Items listed in a dataset:

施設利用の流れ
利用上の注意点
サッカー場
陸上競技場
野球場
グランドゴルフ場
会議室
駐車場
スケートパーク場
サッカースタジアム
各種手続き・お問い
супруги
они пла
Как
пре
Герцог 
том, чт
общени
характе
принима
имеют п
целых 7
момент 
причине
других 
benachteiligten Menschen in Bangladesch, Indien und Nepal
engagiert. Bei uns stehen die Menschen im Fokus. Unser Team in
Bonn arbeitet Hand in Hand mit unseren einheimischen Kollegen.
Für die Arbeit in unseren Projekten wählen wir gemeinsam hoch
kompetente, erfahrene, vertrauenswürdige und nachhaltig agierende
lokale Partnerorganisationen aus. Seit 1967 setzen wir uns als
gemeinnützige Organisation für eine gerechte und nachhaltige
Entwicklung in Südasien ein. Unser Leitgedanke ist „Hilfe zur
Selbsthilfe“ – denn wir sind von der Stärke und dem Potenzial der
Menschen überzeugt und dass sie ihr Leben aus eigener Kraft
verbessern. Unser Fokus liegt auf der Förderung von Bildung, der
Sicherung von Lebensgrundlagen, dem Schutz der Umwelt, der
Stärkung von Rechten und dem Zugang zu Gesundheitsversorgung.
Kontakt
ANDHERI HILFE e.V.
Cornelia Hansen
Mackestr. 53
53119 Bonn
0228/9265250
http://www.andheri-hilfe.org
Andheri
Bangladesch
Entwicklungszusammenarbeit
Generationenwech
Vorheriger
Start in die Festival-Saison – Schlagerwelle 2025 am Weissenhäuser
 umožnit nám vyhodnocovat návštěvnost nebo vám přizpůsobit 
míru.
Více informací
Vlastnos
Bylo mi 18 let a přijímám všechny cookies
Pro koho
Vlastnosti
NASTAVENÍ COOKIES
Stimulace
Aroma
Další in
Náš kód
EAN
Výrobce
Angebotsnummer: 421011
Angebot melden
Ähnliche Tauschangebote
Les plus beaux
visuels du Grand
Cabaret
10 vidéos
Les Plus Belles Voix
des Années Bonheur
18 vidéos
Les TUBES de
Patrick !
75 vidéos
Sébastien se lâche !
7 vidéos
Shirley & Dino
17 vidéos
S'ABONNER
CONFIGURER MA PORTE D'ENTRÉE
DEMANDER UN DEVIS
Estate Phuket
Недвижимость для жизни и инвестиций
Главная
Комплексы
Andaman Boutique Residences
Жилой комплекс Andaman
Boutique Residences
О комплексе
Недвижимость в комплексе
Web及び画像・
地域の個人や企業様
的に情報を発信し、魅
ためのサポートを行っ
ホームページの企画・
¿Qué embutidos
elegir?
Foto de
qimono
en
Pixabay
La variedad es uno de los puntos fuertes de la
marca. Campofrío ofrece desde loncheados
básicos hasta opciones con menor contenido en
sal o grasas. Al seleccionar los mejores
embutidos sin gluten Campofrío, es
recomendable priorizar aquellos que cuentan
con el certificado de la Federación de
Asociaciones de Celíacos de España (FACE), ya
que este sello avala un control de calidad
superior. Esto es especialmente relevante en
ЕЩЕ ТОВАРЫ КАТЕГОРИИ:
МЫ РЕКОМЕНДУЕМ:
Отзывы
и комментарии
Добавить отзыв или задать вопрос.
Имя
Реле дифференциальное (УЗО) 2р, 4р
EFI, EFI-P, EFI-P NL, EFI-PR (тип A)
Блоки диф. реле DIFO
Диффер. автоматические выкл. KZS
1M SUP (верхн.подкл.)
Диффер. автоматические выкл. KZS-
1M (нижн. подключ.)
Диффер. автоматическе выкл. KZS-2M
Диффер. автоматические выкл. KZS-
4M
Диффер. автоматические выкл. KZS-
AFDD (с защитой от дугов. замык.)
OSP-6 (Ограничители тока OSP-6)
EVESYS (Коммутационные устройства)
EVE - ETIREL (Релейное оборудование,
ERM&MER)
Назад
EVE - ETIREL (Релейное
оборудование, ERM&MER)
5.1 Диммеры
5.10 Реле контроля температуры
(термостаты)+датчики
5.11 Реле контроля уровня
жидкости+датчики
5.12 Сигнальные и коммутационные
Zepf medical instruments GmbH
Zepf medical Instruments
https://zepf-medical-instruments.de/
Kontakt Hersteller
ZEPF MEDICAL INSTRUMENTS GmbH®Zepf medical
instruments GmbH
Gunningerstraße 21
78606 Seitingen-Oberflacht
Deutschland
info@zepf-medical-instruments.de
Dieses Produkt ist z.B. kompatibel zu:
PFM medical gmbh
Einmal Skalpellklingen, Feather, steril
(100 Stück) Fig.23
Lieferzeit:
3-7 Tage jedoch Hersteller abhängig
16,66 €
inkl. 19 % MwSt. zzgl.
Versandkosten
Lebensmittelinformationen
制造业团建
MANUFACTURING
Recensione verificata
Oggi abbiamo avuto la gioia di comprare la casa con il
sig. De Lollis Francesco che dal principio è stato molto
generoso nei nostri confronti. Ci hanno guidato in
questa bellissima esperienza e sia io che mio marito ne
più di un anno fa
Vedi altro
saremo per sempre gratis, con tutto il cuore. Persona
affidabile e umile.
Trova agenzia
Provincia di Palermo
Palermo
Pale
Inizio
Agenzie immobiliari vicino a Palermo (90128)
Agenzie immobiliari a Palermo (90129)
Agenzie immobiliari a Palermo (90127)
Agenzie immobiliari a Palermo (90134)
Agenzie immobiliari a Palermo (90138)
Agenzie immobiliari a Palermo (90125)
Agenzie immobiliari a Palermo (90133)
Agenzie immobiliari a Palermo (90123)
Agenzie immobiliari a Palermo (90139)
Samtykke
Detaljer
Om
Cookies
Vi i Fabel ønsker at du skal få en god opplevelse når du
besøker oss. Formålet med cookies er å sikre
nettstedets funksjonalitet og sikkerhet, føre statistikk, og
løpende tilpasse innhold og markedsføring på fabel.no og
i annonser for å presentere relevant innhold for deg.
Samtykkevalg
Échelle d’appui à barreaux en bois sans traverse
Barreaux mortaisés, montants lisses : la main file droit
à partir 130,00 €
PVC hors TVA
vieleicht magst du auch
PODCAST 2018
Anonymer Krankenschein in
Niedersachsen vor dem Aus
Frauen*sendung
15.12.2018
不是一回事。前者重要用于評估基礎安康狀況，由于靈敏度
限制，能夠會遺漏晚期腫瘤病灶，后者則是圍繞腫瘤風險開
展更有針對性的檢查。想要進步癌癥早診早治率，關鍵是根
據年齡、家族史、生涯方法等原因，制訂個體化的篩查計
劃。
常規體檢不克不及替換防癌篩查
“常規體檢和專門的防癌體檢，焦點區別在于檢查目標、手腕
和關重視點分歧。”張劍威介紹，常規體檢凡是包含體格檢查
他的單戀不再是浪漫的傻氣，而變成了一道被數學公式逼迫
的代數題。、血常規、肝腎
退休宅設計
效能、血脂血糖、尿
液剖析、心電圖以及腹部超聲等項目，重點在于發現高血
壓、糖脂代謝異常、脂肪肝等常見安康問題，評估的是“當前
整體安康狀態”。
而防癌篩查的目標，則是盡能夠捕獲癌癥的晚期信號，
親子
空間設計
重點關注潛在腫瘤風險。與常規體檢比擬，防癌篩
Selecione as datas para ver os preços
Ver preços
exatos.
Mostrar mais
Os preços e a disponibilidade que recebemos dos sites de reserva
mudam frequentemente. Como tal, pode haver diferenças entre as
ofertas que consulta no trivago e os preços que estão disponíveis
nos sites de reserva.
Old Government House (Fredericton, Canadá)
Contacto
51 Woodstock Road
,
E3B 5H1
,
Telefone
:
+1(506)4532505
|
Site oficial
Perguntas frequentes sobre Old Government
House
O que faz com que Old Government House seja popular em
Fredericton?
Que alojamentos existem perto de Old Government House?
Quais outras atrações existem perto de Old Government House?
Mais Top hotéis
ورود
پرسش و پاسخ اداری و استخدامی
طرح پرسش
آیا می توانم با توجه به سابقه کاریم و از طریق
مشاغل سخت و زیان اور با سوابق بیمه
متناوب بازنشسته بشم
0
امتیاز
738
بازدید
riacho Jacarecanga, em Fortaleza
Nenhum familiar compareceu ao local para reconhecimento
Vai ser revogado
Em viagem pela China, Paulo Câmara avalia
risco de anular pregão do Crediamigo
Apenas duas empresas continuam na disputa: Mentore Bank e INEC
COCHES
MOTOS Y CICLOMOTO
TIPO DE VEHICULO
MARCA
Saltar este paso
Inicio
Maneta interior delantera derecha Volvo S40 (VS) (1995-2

== THE TASK ==
Which of the lines in the data contain the string "Government"? Return each one.

== PROBLEM SOLUTION ==
Old Government House (Fredericton, Canadá)
Perguntas frequentes sobre Old Government
O que faz com que Old Government House seja popular em
Que alojamentos existem perto de Old Government House?
Quais outras atrações existem perto de Old Government House?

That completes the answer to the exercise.